Feb 02 2009
- When it comes to developing your characters, be bold. In most cases, it’s safer and more effective to develop character traits clearly rather than take the traits halway. For example, if the hero is definitely smart or cowardly or whatever, readers will definitely be on your page and it will be easier to use the character to drive the plot. In contrast, if the hero is just kind of smart or whatever, it often feels like the author is making it up as he goes along. For example, Dr. Impossible from Soon I Will Be Invincible is kind of the smartest man on Earth, except when he talks like he’s Napoleon Dynamite and inexplicably goes to a funeral attended by hundreds of superheroes. Mohinder is kind of a scientific genius, except when he inexplicably decides to test his mutant serum on himself without doing any sort of testing first.

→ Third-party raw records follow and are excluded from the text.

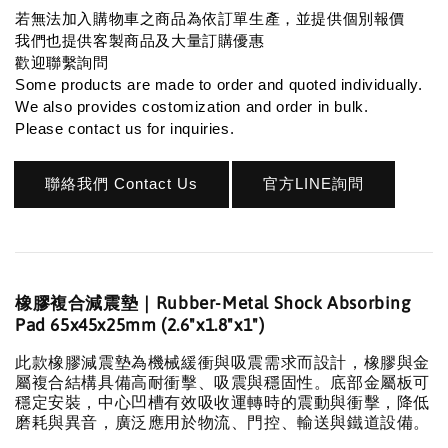
若無法加入購物車之商品為依訂單生產，並提供個別報價
我們也提供客製商品及大量訂購優惠
歡迎聯繫詢問
Some products are made to order and quoted individually.
We also provides costomization and order in bulk.
Please contact us for inquiries.
聯絡我們 Contact Us
官方LINE詢問
橡膠複合減震墊｜Rubber-Metal Shock Absorbing
Pad 65x45x25mm (2.6"x1.8"x1")
此款橡膠減震墊為機械緩衝與吸震需求而設計，橡膠與金
屬複合結構具備高耐衝擊、吸震與穩固性。底部金屬板可
穩定安裝，中心凹槽有效吸收運轉時的震動與衝擊，降低
磨耗與異音，廣泛應用於物流、門控、輸送與鐵道設備。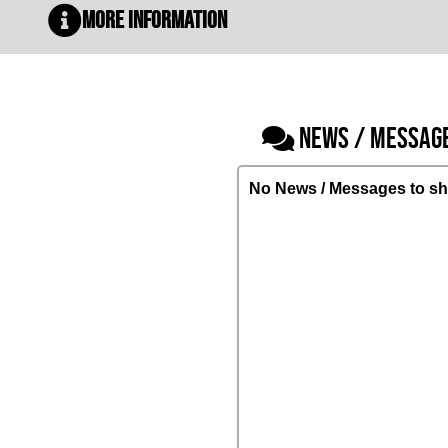
More Information
NEWS / MESSAG
No News / Messages to sh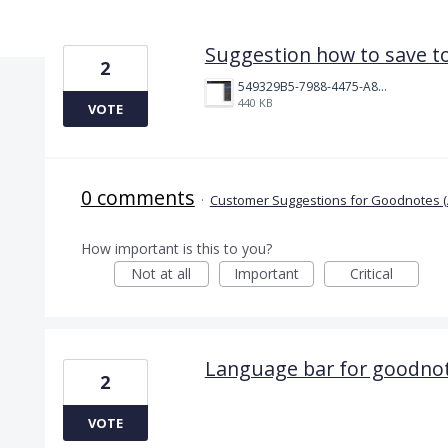
5 results found
Suggestion how to save to
2
549329B5-7988-4475-A831-812667DA397C.png
440 KB
VOTE
0 comments
·
Customer Suggestions for Goodnotes (
How important is this to you?
Not at all
Important
Critical
Language bar for goodnot
2
VOTE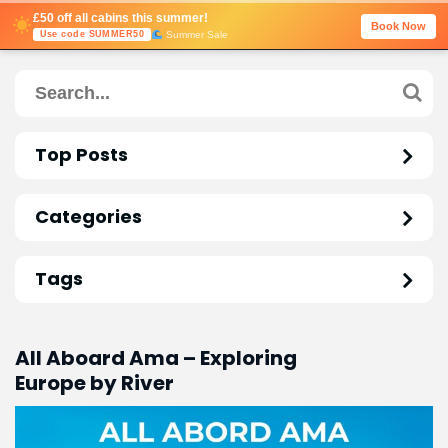
£50 off all cabins this summer!
Book Now
Summer Sale
Use code SUMMER50
Top Posts
Categories
Tags
All Aboard Ama – Exploring
Europe by River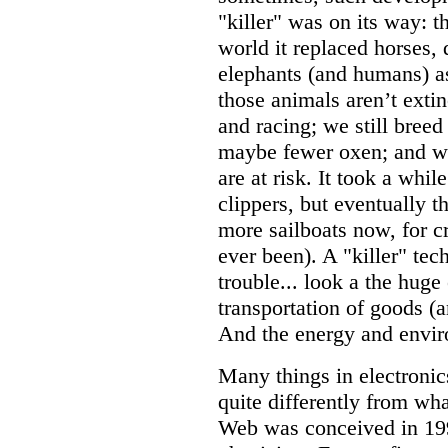
"killer" was on its way: t
world it replaced horses,
elephants (and humans) as
those animals aren’t extin
and racing; we still bree
maybe fewer oxen; and we
are at risk. It took a whil
clippers, but eventually t
more sailboats now, for c
ever been). A "killer" tec
trouble... look a the huge
transportation of goods (a
And the energy and envir
Many things in electronics
quite differently from w
Web was conceived in 1990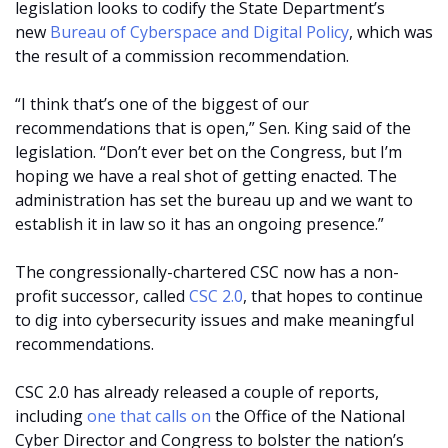
legislation looks to codify the State Department’s
new
Bureau of Cyberspace and Digital Policy
, which was
the result of a commission recommendation.
“I think that’s one of the biggest of our
recommendations that is open,” Sen. King said of the
legislation. “Don’t ever bet on the Congress, but I’m
hoping we have a real shot of getting enacted. The
administration has set the bureau up and we want to
establish it in law so it has an ongoing presence.”
The congressionally-chartered CSC now has a non-
profit successor, called
CSC 2.0
, that hopes to continue
to dig into cybersecurity issues and make meaningful
recommendations.
CSC 2.0 has already released a couple of reports,
including
one that calls on
the Office of the National
Cyber Director and Congress to bolster the nation’s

- Remove everything from your story you aren’t willing to stand by. For example, if you plan to reveal that the last 10 or 20 pages were just a dream or a hallucination, why bother wasting our time with them? I recommend cutting those pages out, because otherwise readers will probably feel like you’re jerking them around. I also recommend against having lines of dialogue that the character takes back shortly afterward (“when I said something nasty a line ago, I was just kidding! Haha!”) Again, if you aren’t willing to stand by the lines you’ve written, they will probably just confuse and/or annoy the audience. If the character’s not actually nasty, for example, a line that could suggest he’s nasty is probably a red herring that should be removed.
- Actions should have consequences. One common problem, particularly with Mary Sue characters, is that the character’s actions rarely have negative consequences.